Day 473: Multi-Leader Replication and Conflict Classes

The core idea: Multi-leader replication is only safe when every write type is assigned a conflict class, because the replication layer can detect concurrent writes but it cannot invent the right business rule for merging them.

Today's "Aha!" Moment

In 043.md, Harbor Point kept reservation shard 184 behind one leader in Maryland. That made the answer to "who assigns write order?" simple: md-db-4 did. Now Harbor Point wants travel agencies in Lisbon to confirm bookings locally even when the Atlantic link is slow, so it adds lis-db-2 as a second writable leader for the same reservation data. Latency improves for European agents, but the old safety argument disappears the moment both regions can accept writes before they have seen each other's latest state.

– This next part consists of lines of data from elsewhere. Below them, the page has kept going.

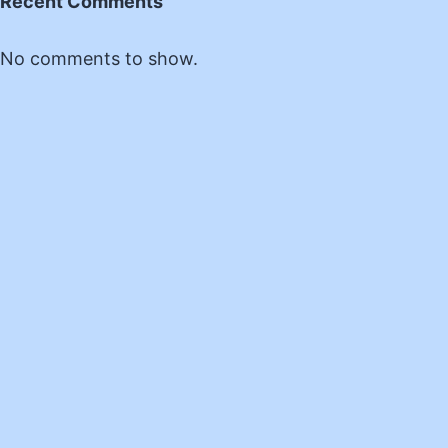
Recent Comments
No comments to show.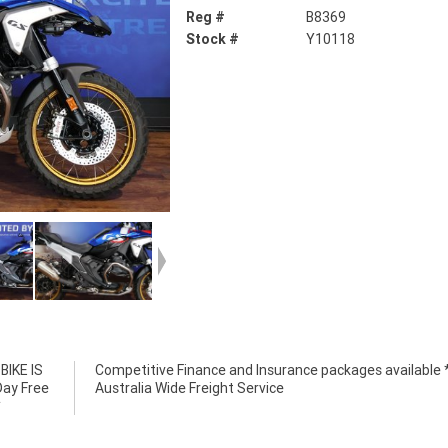
Reg #
B8369
Stock #
Y10118
IKE IS
e *****
Day Free
Australia Wide Freight Service
*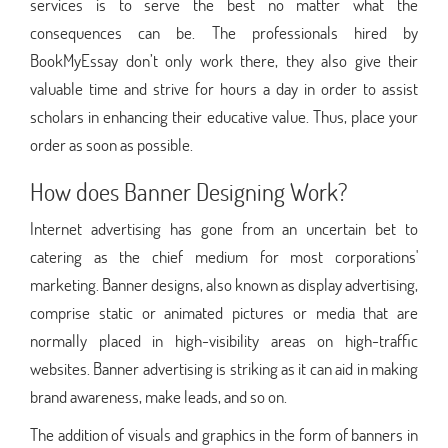
services is to serve the best no matter what the
consequences can be. The professionals hired by
BookMyEssay don’t only work there, they also give their
valuable time and strive for hours a day in order to assist
scholars in enhancing their educative value. Thus, place your
order as soon as possible.
How does Banner Designing Work?
Internet advertising has gone from an uncertain bet to
catering as the chief medium for most corporations'
marketing. Banner designs, also known as display advertising,
comprise static or animated pictures or media that are
normally placed in high-visibility areas on high-traffic
websites. Banner advertising is striking as it can aid in making
brand awareness, make leads, and so on.
The addition of visuals and graphics in the form of banners in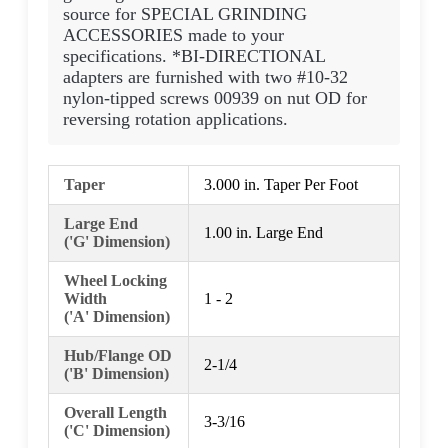
source for SPECIAL GRINDING
ACCESSORIES made to your
specifications. *BI-DIRECTIONAL
adapters are furnished with two #10-32
nylon-tipped screws 00939 on nut OD for
reversing rotation applications.
Taper
3.000 in. Taper Per Foot
Large End
1.00 in. Large End
('G' Dimension)
Wheel Locking
Width
1 - 2
('A' Dimension)
Hub/Flange OD
2-1/4
('B' Dimension)
Overall Length
3-3/16
('C' Dimension)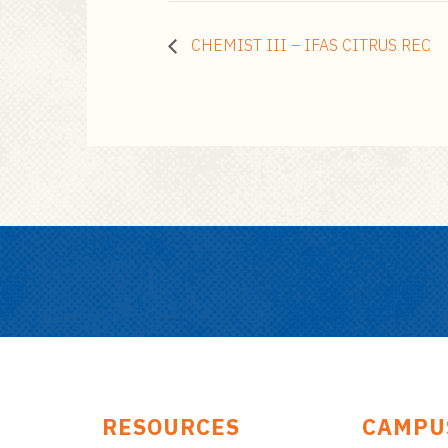
CHEMIST III – IFAS CITRUS REC
RESOURCES
CAMPU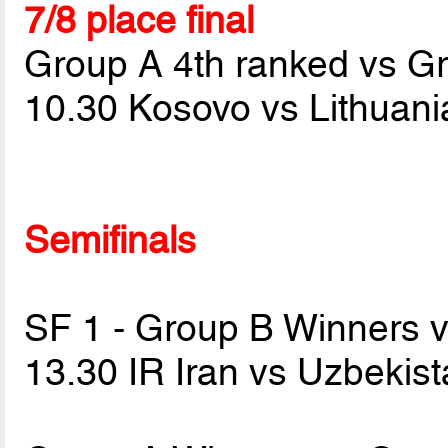
7/8 place final
Group A 4th ranked vs G
10.30 Kosovo vs Lithuan
Semifinals
SF 1 - Group B Winners 
13.30 IR Iran vs Uzbekis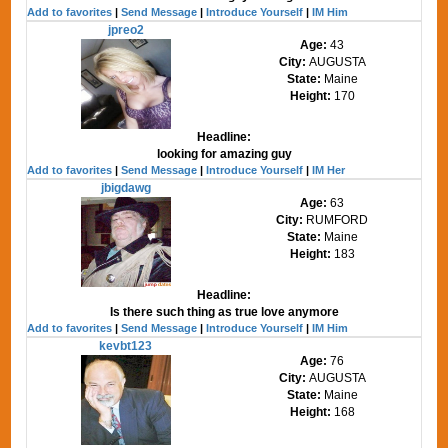
Add to favorites
|
Send Message
|
Introduce Yourself
|
IM Him
jpreo2
Age:
43
City:
AUGUSTA
State:
Maine
Height:
170
Headline:
looking for amazing guy
Add to favorites
|
Send Message
|
Introduce Yourself
|
IM Her
jbigdawg
Age:
63
City:
RUMFORD
State:
Maine
Height:
183
Headline:
Is there such thing as true love anymore
Add to favorites
|
Send Message
|
Introduce Yourself
|
IM Him
kevbt123
Age:
76
City:
AUGUSTA
State:
Maine
Height:
168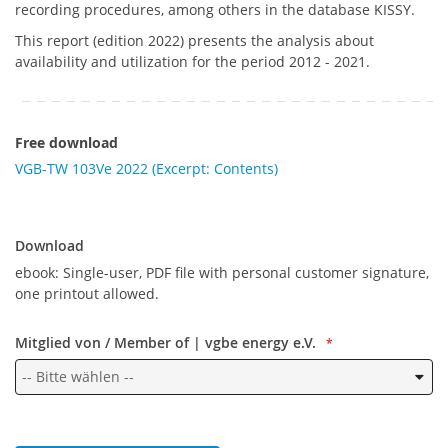
recording procedures, among others in the database KISSY.
This report (edition 2022) presents the analysis about
availability and utilization for the period 2012 - 2021.
Free download
VGB-TW 103Ve 2022 (Excerpt: Contents)
Download
Download
ebook: Single-user, PDF file with personal customer signature,
one printout allowed.
Mitglied von / Member of | vgbe energy e.V.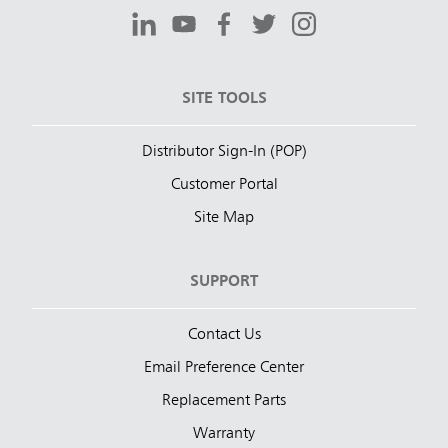
SITE TOOLS
Distributor Sign-In (POP)
Customer Portal
Site Map
SUPPORT
Contact Us
Email Preference Center
Replacement Parts
Warranty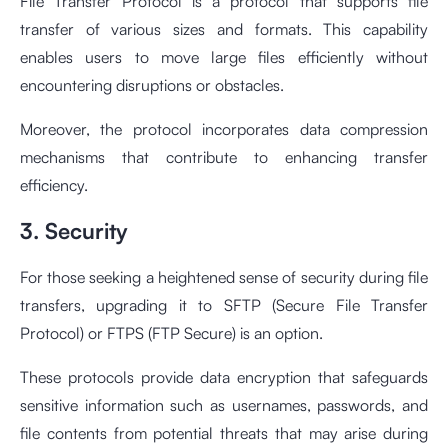
File Transfer Protocol is a protocol that supports file
transfer of various sizes and formats. This capability
enables users to move large files efficiently without
encountering disruptions or obstacles.
Moreover, the protocol incorporates data compression
mechanisms that contribute to enhancing transfer
efficiency.
3. Security
For those seeking a heightened sense of security during file
transfers, upgrading it to SFTP (Secure File Transfer
Protocol) or FTPS (FTP Secure) is an option.
These protocols provide data encryption that safeguards
sensitive information such as usernames, passwords, and
file contents from potential threats that may arise during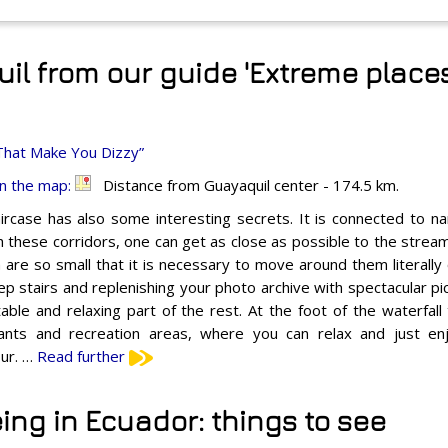
l from our guide 'Extreme places
That Make You Dizzy”
n the map:
Distance from Guayaquil center - 174.5 km.
ircase has also some interesting secrets. It is connected to n
 these corridors, one can get as close as possible to the stream
 are so small that it is necessary to move around them literally o
ep stairs and replenishing your photo archive with spectacular p
able and relaxing part of the rest. At the foot of the waterfall
ants and recreation areas, where you can relax and just enj
ur. …
Read further
ing in Ecuador: things to see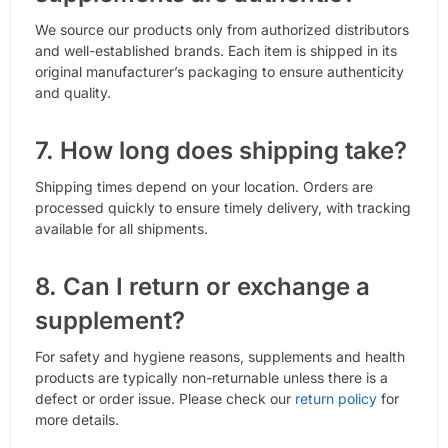
We source our products only from authorized distributors
and well-established brands. Each item is shipped in its
original manufacturer’s packaging to ensure authenticity
and quality.
7. How long does shipping take?
Shipping times depend on your location. Orders are
processed quickly to ensure timely delivery, with tracking
available for all shipments.
8. Can I return or exchange a
supplement?
For safety and hygiene reasons, supplements and health
products are typically non-returnable unless there is a
defect or order issue. Please check our
return policy
for
more details.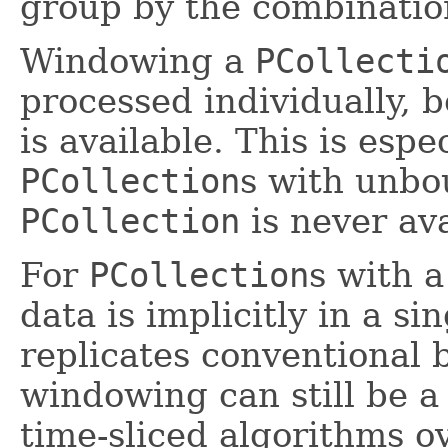
group by the combinatio
Windowing a
PCollecti
processed individually, 
is available. This is espe
PCollection
s with unbou
PCollection
is never ava
For
PCollection
s with a
data is implicitly in a s
replicates conventional
windowing can still be a
time-sliced algorithms 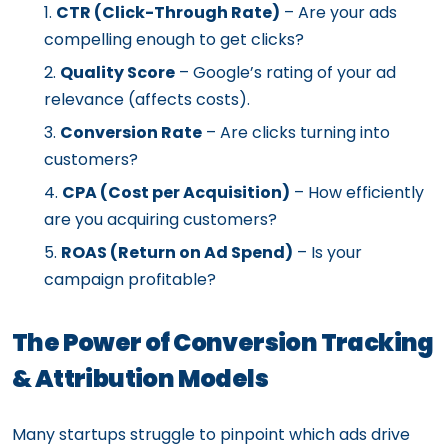
CTR (Click-Through Rate)
– Are your ads
compelling enough to get clicks?
Quality Score
– Google’s rating of your ad
relevance (affects costs).
Conversion Rate
– Are clicks turning into
customers?
CPA (Cost per Acquisition)
– How efficiently
are you acquiring customers?
ROAS (Return on Ad Spend)
– Is your
campaign profitable?
The Power of Conversion Tracking
& Attribution Models
Many startups struggle to pinpoint which ads drive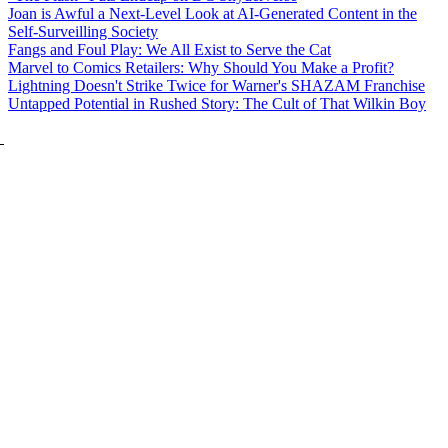
Joan is Awful a Next-Level Look at AI-Generated Content in the
Self-Surveilling Society
Fangs and Foul Play: We All Exist to Serve the Cat
Marvel to Comics Retailers: Why Should You Make a Profit?
Lightning Doesn't Strike Twice for Warner's SHAZAM Franchise
Untapped Potential in Rushed Story: The Cult of That Wilkin Boy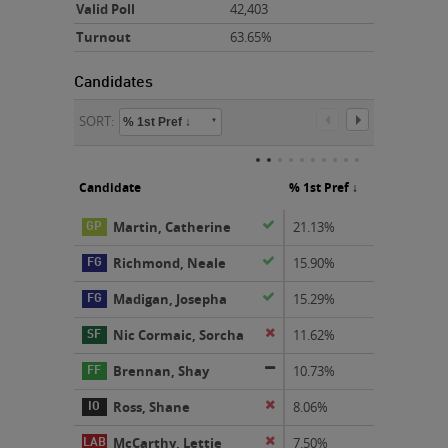
Valid Poll
42,403
Turnout
63.65%
SORT:
% 1st Pref ↓
Candidate
% 1st Pref
elected
Martin, Catherine
21.13%
elected
Richmond, Neale
15.90%
elected
Madigan, Josepha
15.29%
Nic Cormaic, Sorcha
eliminated
11.62%
not-elected
Brennan, Shay
10.73%
Ross, Shane
eliminated
8.06%
McCarthy, Lettie
eliminated
7.50%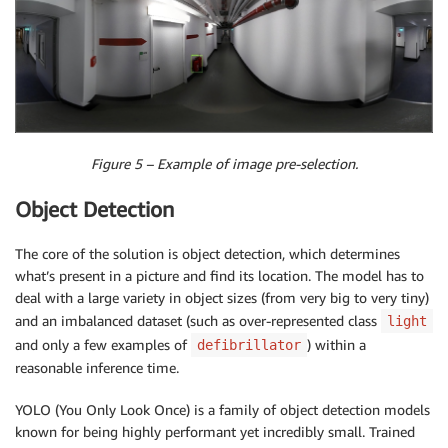
Figure 5 – Example of image pre-selection.
Object Detection
The core of the solution is object detection, which determines
what’s present in a picture and find its location. The model has to
deal with a large variety in object sizes (from very big to very tiny)
and an imbalanced dataset (such as over-represented class
light
and only a few examples of
) within a
defibrillator
reasonable inference time.
YOLO (You Only Look Once) is a family of object detection models
known for being highly performant yet incredibly small. Trained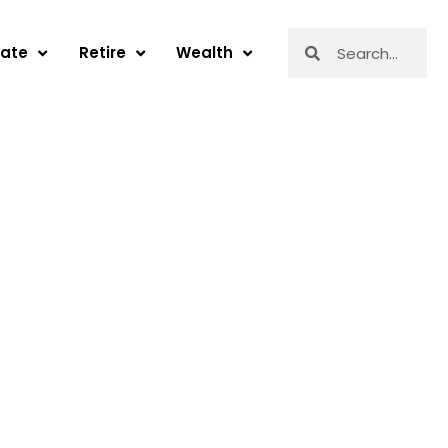
Search
Search
tate
Retire
Wealth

The non-obvious insight is that multi-leader replication is not one mechanism. It is several different mechanisms hidden under one topology. "Append a staff note to reservation R-8821" is a very different problem from "assign cabin C14 to one customer" or "capture the payment for reservation R-8821." The first can often be merged safely. The second represents a uniqueness invariant. The third escapes the database entirely because a credit card charge cannot be "un-applied" by replaying a row winner. If all three operations share one generic policy such as last-write-wins, the system may look healthy while it is silently discarding intent or duplicating side effects.

That is why conflict classes matter more than the slogan "active-active." A conflict class says what kind of invariant a write threatens, how concurrency is detected, and what the system is allowed to do when two leaders race. Once Harbor Point names those classes explicitly, it can keep low-latency multi-region writes for the operations that are mergeable and reserve stricter coordination for the ones that would otherwise double-book cabins or charge customers twice.

Why This Matters

Teams reach for multi-leader replication because the pressure is real: regional write latency drops, one region can keep taking writes during an inter-region outage, and local operations stop depending on a faraway leader election. Those benefits are valuable, especially for a booking product that serves agencies on both sides of the Atlantic. The trade-off is that write conflicts stop being an occasional anomaly and become part of the steady-state design.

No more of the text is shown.